Женщина на картине настороженно глянула на меня.
— Нам, представителям сонма, отвечающего за целостность и непрерывность развития духовной ауры Земли, понятны и в какой-то мере кажутся убедительными доводы, подтверждающие выполнение вами правил космического общежития… — я решил поддержать членов синклита. В тот момент самым важным было не утратить доверие друг к другу.
Дверь в припортовую таверну внезапно распахнулась, и в зал вошли двое мужчин. У одного из них правый глаз был прикрыт черной кожаной заплатой. Они уселись за столом, рядом с женщинами. Теперь все пятеро заинтересованно смотрели в мою сторону.

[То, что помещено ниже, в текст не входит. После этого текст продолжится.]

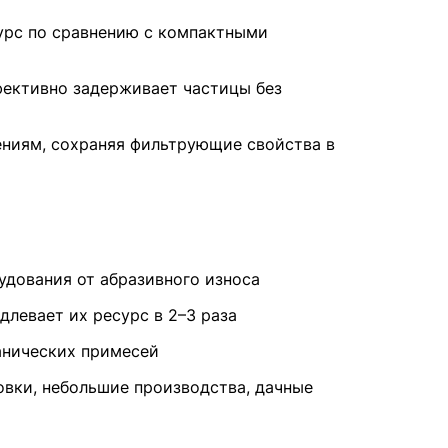
сурс по сравнению с компактными
фективно задерживает частицы без
нениям, сохраняя фильтрующие свойства в
дования от абразивного износа
левает их ресурс в 2–3 раза
анических примесей
овки, небольшие производства, дачные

— Вы вправе утверждать, — продолжил я, — что ваше участие в судьбе Сергея Очагова минимально. Что картина была нарисована его отцом, что он получил воздаяние по неразумности своей, поставив выше любви к ближнему жажду творчества или точнее — самовыражения. Сонм готов согласиться с утверждениями о вашей непричастности к пожару на даче, однако в этом деле есть обстоятельство, позволяющее нам поставить вопрос о возвращении подростка. Мы согласны, что Виктор Александрович Очагов наказал себя сам, но в чем вина матери подростка?
Те, на полотне, по-прежнему настороженно поглядывали на меня.
— Сонм, — я продолжал чеканить слова, — пришел к выводу, что разрешение этого противоречия есть непременное условие продолжения нашего сотрудничества. Нам не будет оправдания, если для потомков богов, наследников стихийных сил, слезы матери окажутся водой. В течение двух недель мы продолжаем совместно трудиться, считая, что в отношение гражданина Очагова обе стороны пришли к взаимно устраивающему соглашению. Мы не имеем намерения связывать вас какими-либо обязательствами, ультиматумами, согласованием технических деталей…
— Но именно в техническом плане это невозможно! — сказал мужчина за столом. Голос его звучно разлетелся по гостиной. — Вы, представители сонма, сами не понимаете, какую ловушку готовите себе, выдвигая подобное условие.
— Мы готовы разделить ответственность за возвращение Очагова, ответил я.
— Не разделить, а взять, — уточнила знахарка.
Мы, все четверо, переглянулись.
— Чему быть, того не миновать, — откликнулся я и посмотрел на Каллиопу. Она одобрительно кивнула. Царевич Георгий и Василь Васильевич тоже наклонили головы.
— Что ж, — сказал капитан, — это был ваш выбор.